— Луис обещал меня подбросить, — отвечаю я.
— Он сказал, они арестовали того, кто это сделал, — осторожно говорит Антония.
— Да. По-моему, он тоже здесь, в больнице.
— Вы ведь не собираетесь ему мстить?
— Нет. Мне и одного урока хватило. И потом, кажется, Везунчик сам здорово покалечился, когда свалился в расщелину.
— Я его помню. Мы познакомились у вас дома, он заходил к вам, когда гулял с собакой. — Антония смотрит мне в глаза.
— Да. Мне казалось, что я хорошо его знаю. — Я с трудом качаю головой.
Антония гладит меня по плечу и с доброй улыбкой говорит:
— Вы ни в чем не виноваты.
— Теперь я буду мучиться до конца своих дней. Я не сумел защитить своего ребенка. Значит, я плохой отец…

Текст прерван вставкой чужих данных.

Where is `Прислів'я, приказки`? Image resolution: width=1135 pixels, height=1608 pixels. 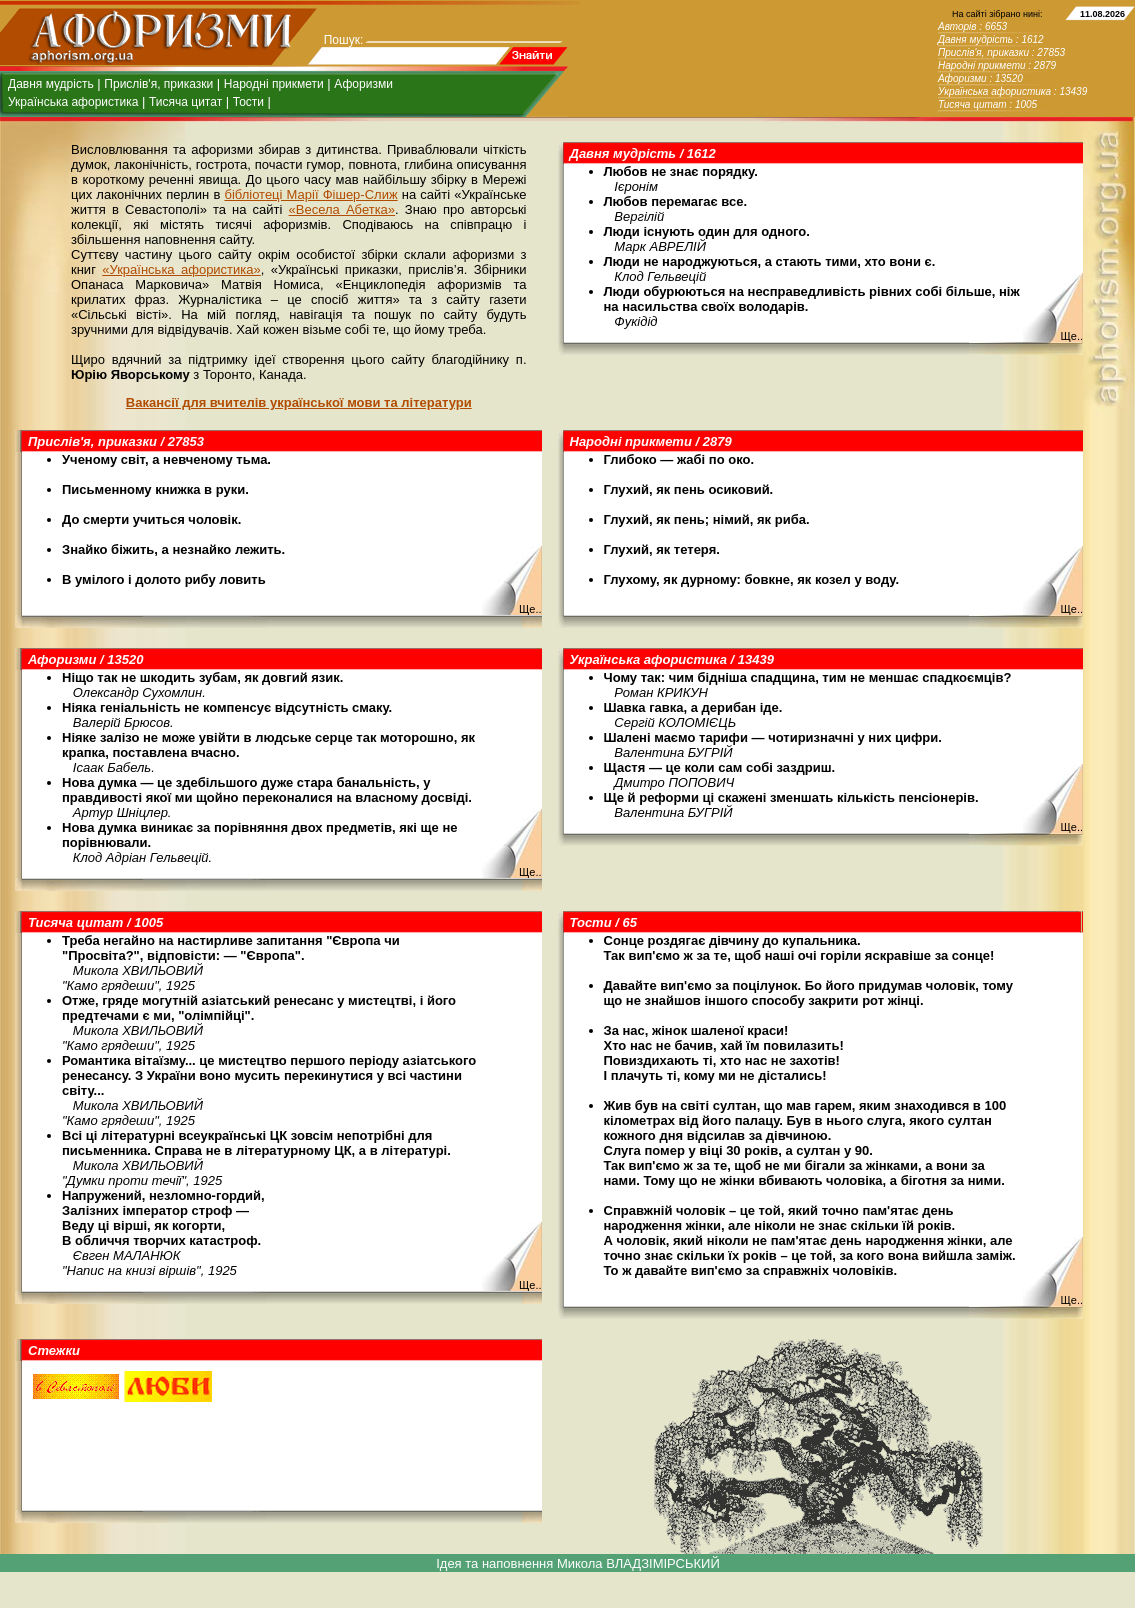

— Мартин, вы замечательный отец. Я знаю, как вы любите Петру. Фильде повезло с вами. Жаль, что мне в свое время не хватило ума…
— Выйди вы за другого, у вас бы не было Калли и Бена, — возражаю я.
Она улыбается:
— У меня замечательные дети. У нас с вами замечательные дети. А теперь езжайте к Петре. Она обрадуется, когда проснется и увидит вас. А потом вы сравните, у кого из вас больше швов.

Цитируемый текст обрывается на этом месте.